La réunion touchait à sa fin. Elle avait eu lieu cette fois encore dans le salon Delahaye, discret et feutré, mais sans dîner. Juste quelques hors-d'œuvre et cocktails en nombre mesurés. Le ton n’était pas à la fête.

Marc fixa son verre vide. Le visage fermé. Il était venu pour convaincre les actionnaires de la CPI d’injecter cinquante, voire cent millions supplémentaires. Au final, il n’avait rien... à peine une vague ouverture.

Dès les premiers échanges, il avait compris. Tipant avait été le premier à être réticent. Avec son rachat de la multinationale de prêt-à-porter, il ne souhaitait pas augmenter sa mise pour le moment. Paimaud, le capitaine d’industrie, s’était montré plus direct, avec un ton presque professoral dans sa manière de formuler son refus :

« Vous voulez consolider votre groupe, c’est une bonne chose, avait-il dit, les doigts croisés sur son gilet gris perle. Mais vous nous demandez d’être potentiellement majoritaires, sans droit de regard sur la gestion, dans des entreprises encore déficitaires. Je passe mon tour ».

Les autres participants s’étaient rangés à cet avis en hochant simplement la tête ou avec juste quelques mots. Le consensus était clair : CFIA brûlait trop de cash. Elle devait ralentir et dégager ses premiers bénéfices.

« Nous pourrions alors remettre au pot », avait commenté Calèpte, le magnat de l’armement, d’un ton neutre mais sans équivoque.

Marc avait fait feu de tout bois en déroulant son argumentation avec calme et assurance :

« C’est vrai, notre rapide croissance reporte l’apparition des premiers résultats. Mais dans un an nous aurons atteint la taille critique. Nous serons alors autosuffisants. »

Paimaud, pourtant le plus dur, avait alors entrouvert la porte :

« Faites appel à de nouveaux investisseurs. S’ils ont les mêmes conditions que nous, j’y serais favorable. »

C’est alors que Siem était intervenu, sourire en coin : « Excellente idée. Je dînais l’autre jour avec Barélla. Il pourrait être intéressé. »

Marc salua les deux derniers participants, Siem affable comme toujours, et Paimaud. Au lieu de lui rendre la pareille, le capitaine d’industrie lui lança un avertissement :

« Vous tirez trop sur la corde, Ancel.

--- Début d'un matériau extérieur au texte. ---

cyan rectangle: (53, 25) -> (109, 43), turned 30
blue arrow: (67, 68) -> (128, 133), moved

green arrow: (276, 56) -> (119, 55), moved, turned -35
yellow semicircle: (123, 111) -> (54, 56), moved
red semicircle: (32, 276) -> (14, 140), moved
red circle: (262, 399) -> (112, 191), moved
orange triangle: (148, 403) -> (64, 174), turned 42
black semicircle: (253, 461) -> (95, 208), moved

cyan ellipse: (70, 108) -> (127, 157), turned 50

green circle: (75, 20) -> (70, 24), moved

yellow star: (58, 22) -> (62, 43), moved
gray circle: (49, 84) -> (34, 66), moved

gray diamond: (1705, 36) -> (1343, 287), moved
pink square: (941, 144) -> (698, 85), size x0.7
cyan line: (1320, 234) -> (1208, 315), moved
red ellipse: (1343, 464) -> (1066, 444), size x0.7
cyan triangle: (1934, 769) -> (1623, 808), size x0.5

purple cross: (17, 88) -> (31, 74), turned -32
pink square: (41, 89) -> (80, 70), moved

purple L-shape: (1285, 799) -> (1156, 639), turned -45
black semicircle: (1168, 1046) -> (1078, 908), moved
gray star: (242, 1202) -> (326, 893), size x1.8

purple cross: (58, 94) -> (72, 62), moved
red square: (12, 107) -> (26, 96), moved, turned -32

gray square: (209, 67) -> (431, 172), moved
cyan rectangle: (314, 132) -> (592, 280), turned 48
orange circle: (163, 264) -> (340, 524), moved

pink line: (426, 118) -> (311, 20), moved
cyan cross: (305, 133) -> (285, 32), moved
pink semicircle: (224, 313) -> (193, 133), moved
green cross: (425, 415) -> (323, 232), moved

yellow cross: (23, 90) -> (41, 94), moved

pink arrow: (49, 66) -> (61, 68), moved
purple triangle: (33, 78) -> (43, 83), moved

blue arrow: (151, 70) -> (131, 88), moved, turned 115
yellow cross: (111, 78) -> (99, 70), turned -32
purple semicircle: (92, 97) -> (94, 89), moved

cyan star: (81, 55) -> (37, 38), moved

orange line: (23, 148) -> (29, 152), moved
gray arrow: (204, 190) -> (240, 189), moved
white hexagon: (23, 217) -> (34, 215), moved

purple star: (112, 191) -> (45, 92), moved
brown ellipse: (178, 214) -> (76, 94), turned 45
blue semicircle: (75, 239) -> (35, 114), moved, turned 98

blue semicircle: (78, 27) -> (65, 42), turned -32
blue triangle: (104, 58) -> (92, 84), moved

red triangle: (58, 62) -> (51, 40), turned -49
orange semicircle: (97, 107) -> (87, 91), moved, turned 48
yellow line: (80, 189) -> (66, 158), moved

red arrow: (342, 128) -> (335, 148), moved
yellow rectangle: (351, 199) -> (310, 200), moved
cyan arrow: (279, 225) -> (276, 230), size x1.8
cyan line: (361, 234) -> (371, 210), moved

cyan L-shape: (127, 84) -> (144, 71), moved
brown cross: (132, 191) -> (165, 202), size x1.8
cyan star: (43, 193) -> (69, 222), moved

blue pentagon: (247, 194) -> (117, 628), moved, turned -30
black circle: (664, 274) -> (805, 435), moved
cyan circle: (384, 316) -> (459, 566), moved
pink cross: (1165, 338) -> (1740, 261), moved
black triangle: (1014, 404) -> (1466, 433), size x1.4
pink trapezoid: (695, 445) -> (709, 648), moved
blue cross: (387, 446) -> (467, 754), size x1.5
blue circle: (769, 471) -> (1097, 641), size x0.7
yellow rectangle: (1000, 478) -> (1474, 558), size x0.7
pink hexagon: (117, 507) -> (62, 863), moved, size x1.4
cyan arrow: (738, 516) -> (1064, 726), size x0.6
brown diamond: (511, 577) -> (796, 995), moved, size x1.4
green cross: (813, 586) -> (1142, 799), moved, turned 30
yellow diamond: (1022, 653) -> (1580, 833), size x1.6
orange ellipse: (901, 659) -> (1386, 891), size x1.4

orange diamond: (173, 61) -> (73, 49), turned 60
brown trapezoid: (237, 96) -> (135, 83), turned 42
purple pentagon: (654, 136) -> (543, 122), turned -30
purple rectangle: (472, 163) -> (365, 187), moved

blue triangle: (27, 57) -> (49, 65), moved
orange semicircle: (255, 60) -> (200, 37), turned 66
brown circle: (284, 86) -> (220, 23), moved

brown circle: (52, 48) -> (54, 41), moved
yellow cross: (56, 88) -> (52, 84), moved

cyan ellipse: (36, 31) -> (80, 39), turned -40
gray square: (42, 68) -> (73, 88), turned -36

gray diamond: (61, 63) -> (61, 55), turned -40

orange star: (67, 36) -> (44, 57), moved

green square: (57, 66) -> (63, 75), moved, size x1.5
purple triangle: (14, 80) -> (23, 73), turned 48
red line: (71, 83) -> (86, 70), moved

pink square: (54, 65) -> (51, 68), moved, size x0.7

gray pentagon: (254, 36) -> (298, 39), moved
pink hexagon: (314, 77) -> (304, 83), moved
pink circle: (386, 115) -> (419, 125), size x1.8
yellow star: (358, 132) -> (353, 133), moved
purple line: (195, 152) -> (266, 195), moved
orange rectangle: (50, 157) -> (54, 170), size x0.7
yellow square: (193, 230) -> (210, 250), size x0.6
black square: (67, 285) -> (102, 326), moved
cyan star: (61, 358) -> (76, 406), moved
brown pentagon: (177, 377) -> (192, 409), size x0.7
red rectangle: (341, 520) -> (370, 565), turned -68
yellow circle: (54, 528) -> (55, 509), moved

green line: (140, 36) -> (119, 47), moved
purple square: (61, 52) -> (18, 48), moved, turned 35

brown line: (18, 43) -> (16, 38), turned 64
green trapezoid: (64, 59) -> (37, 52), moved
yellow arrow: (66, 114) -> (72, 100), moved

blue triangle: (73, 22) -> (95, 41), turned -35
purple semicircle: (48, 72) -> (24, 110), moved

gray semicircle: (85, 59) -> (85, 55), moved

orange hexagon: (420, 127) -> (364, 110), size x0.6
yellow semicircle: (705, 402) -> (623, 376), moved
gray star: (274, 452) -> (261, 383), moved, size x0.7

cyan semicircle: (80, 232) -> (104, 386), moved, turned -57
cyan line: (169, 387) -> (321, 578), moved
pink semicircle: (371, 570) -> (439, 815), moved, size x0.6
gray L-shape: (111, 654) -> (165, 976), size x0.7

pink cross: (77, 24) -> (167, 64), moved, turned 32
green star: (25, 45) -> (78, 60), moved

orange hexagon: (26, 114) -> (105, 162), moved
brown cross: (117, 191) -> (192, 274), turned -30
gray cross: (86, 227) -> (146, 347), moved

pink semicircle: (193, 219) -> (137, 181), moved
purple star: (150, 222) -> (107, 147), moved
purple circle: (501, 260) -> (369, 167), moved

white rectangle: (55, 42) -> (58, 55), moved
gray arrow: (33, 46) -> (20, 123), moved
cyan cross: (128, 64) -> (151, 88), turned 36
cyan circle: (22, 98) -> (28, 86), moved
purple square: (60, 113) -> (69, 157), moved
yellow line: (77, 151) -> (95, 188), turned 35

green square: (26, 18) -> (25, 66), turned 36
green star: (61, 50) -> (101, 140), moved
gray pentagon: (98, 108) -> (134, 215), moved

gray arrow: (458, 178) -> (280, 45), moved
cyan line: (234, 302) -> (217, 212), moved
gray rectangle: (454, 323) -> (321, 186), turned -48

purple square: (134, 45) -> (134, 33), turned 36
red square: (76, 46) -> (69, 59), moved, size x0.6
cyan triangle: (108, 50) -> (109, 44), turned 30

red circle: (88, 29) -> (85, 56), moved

Je n’ai rien dit devant les autres, mais pour continuer à vous suivre, nous voulons que Jean ait accès à votre pilotage.

— Mais c’est le cas ! Il a accès à nos comptes et…

— Ce n’est plus suffisant, coupa Paimaud. Il doit assister, en tant qu’observateur, aux comités exécutifs des sociétés dans lesquelles nous investissons. »

Marc se crispa. Cette présence, même symbolique, c’était le début d’une ingérence. Il le savait et Paimaud aussi. L’industriel baissa légèrement la voix :

« En échange, je vous introduis auprès de Barélla. Et il n’est pas exclu que vos premiers actionnaires remettent un peu au pot. »

Il hésita, une seconde à peine, avant d’acquiescer d’un signe bref. Il n’avait pas le choix.

[1] Le taux auquel on emprunte est supérieur à celui auquel on peut prêter. S’y ajoute une différence de maturité. La banque va emprunter à plus d’un an, donc plus cher, et prêter à moins d’un mois. Si elle emprunte 100 à 11% et qu’elle les replace à 10%. Sur un an elle aura perdu 1.